Synthetic pesticides have been widely used in industrial agriculture throughout the world since the 1950s. Over time, many of these chemicals have become extremely pervasive in our environment as a result of their widespread repeated use and, in some cases, their environmental persistence. Some take an extremely long time to degrade, such that even those banned decades ago, including DDT and its secondary products, are routinely found in the environment today.

As a consequence of this persistence, and potential hazards to wildlife, effect-related research on the impact of pesticides has increased exponentially over the past 30 years (Köhler and Triebskorn 2013). It is now clear that these effects are wide and varied. Over the same period, scientific understanding of the effects of pesticides on human health and their mechanisms of action has also expanded rapidly, with studies revealing statistical associations between pesticide exposure and enhanced risks of developmental impairments, neurological and immune disorders and some cancers.

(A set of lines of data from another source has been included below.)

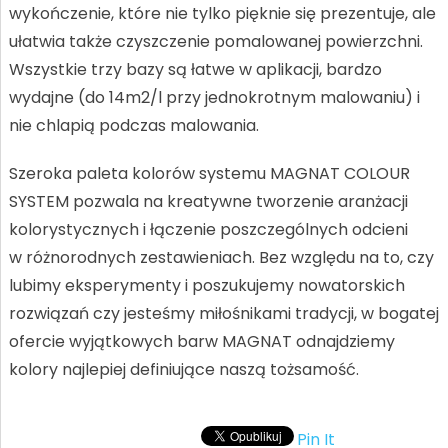
wykończenie, które nie tylko pięknie się prezentuje, ale
ułatwia także czyszczenie pomalowanej powierzchni.
Wszystkie trzy bazy są łatwe w aplikacji, bardzo
wydajne (do 14m2/l przy jednokrotnym malowaniu) i
nie chlapią podczas malowania.
Szeroka paleta kolorów systemu MAGNAT COLOUR
SYSTEM pozwala na kreatywne tworzenie aranżacji
kolorystycznych i łączenie poszczególnych odcieni
w różnorodnych zestawieniach. Bez względu na to, czy
lubimy eksperymenty i poszukujemy nowatorskich
rozwiązań czy jesteśmy miłośnikami tradycji, w bogatej
ofercie wyjątkowych barw MAGNAT odnajdziemy
kolory najlepiej definiujące naszą tożsamość.
Pin It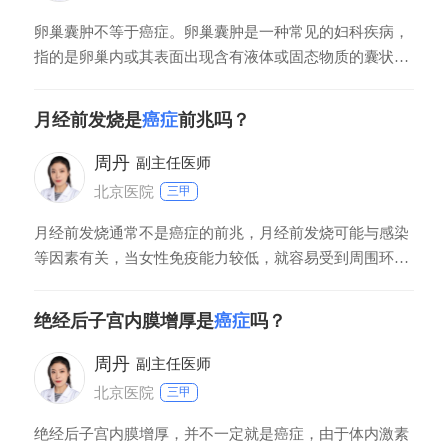
卵巢囊肿不等于癌症。卵巢囊肿是一种常见的妇科疾病，
指的是卵巢内或其表面出现含有液体或固态物质的囊状结
构。卵巢囊肿有生理性的，一般没有疼痛不适，也不影响
健康，可以自行消失。卵巢囊肿也有病理性的，包括皮样
月经前发烧是
癌症
前兆吗？
囊肿、囊腺瘤、卵巢子宫内膜异位囊肿，囊肿可能会增
大，引起下腹部不适、月经异常等症状。少数患者会发生
周丹
副主任医师
癌
北京医院
三甲
月经前发烧通常不是癌症的前兆，月经前发烧可能与感染
等因素有关，当女性免疫能力较低，就容易受到周围环境
中细菌或者病毒等微生物的感染，从而影响体温调节中
枢，引起发烧等不适症状。而大部分癌症早期的症状不明
绝经后子宫内膜增厚是
癌症
吗？
显，少部分患者可能存在局部肿块、疼痛等现象。如果患
者反复发烧，应该及时前往医院就诊，平时还需要多进行
周丹
副主任医师
体
北京医院
三甲
绝经后子宫内膜增厚，并不一定就是癌症，由于体内激素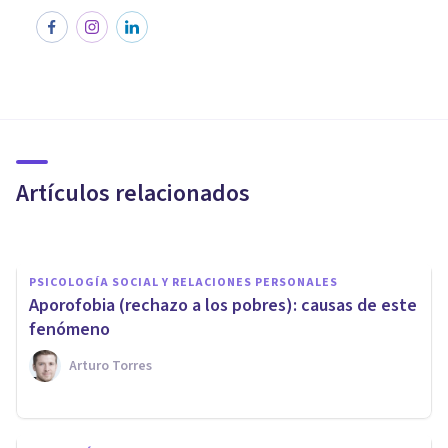
FRASES Y REFLEXIONES
Las 15 mejores frases de
Gordon Allport
Artículos relacionados
Xavier Molina
PSICOLOGÍA SOCIAL Y RELACIONES PERSONALES
​Aporofobia (rechazo a los pobres): causas de este
fenómeno
Arturo Torres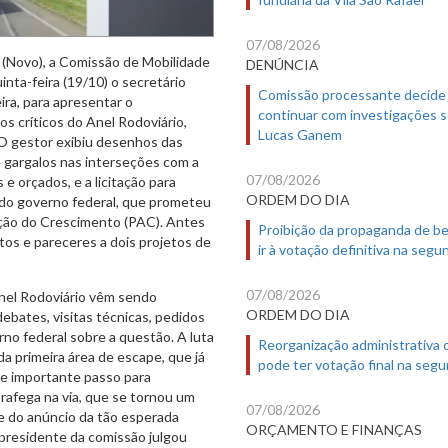
07/08/2026
a (Novo), a Comissão de Mobilidade
DENÚNCIA
nta-feira (19/10) o secretário
Comissão processante decide
ira, para apresentar o
continuar com investigações 
s críticos do Anel Rodoviário,
Lucas Ganem
O gestor exibiu desenhos das
e gargalos nas interseções com a
07/08/2026
e orçados, e a licitação para
ORDEM DO DIA
do governo federal, que prometeu
ção do Crescimento (PAC). Antes
Proibição da propaganda de b
tos e pareceres a dois projetos de
ir à votação definitiva na segu
07/08/2026
nel Rodoviário vêm sendo
ORDEM DO DIA
ebates, visitas técnicas, pedidos
no federal sobre a questão. A luta
Reorganização administrativa
da primeira área de escape, que já
pode ter votação final na segu
 e importante passo para
rafega na via, que se tornou um
07/08/2026
te do anúncio da tão esperada
ORÇAMENTO E FINANÇAS
 presidente da comissão julgou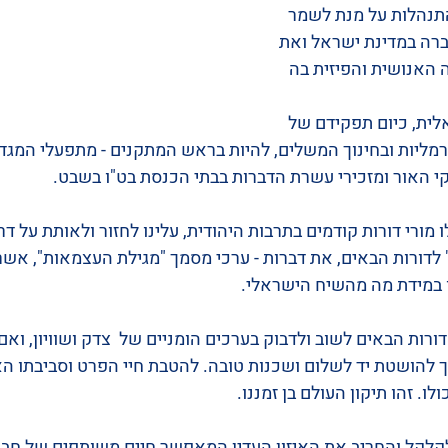
תנהלות על מנת לשמר 
רה במדינת ישראל ואת 
 האנושית והפיזית בה 
ית, כיום תפקידם של 
ליות ובחינוך המשלים, להיות בראש המתקנים - מתפעלי המגדלו
 האור ומזכירי עשרת הדברות בבתי הכנסת בט"ו בשבט.
 מורי דורות קודמים בתרבות היהודית, עלינו לחזור ולאותת על דר
" לדורות הבאים, את דברות - ערכי מסמך "מגילת העצמאות", אשר
ו במידת מה מהשיח הישראלי.
דורות הבאים לשוב ולדבוק בערכים הומניים של  צדק ושוויון, ואם
נך להושטת יד לשלום ושכנות טובה. להטבת חיי הפרט וסביבתו הא
ו. זהו תיקון העולם בן זמננו.
קלקל והחריב את האיזון העדין המאפשר חיים משותפים של חבר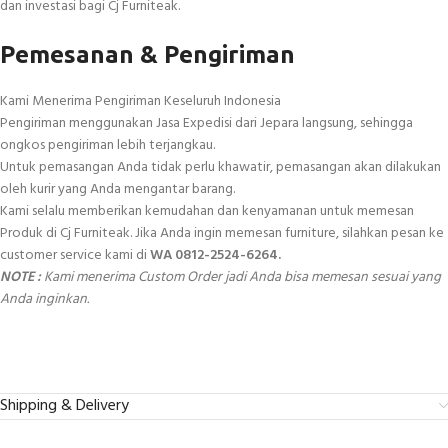
dan investasi bagi Cj Furniteak.
Pemesanan & Pengiriman
Kami Menerima Pengiriman Keseluruh Indonesia
Pengiriman menggunakan Jasa Expedisi dari Jepara langsung, sehingga
ongkos pengiriman lebih terjangkau.
Untuk pemasangan Anda tidak perlu khawatir, pemasangan akan dilakukan
oleh kurir yang Anda mengantar barang.
Kami selalu memberikan kemudahan dan kenyamanan untuk memesan
Produk di Cj Furniteak. Jika Anda ingin memesan furniture, silahkan pesan ke
customer service kami di
WA 0812-2524-6264.
NOTE :
Kami menerima Custom Order jadi Anda bisa memesan sesuai yang
Anda inginkan.
Shipping & Delivery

Nevertheless, proving definitively that exposure to a particular pesticide causes a disease or other condition in humans presents a considerable challenge. There are no groups in the human population that are completely unexposed to pesticides, and most diseases are multi-causal giving considerable complexity to public health assessments (Meyer-Baron et al. 2015). Furthermore, most people are exposed to complex and ever changing mixtures of chemicals, not just pesticides, in their daily lives, through multiple routes of exposure. Pesticides contribute further to this toxic burden.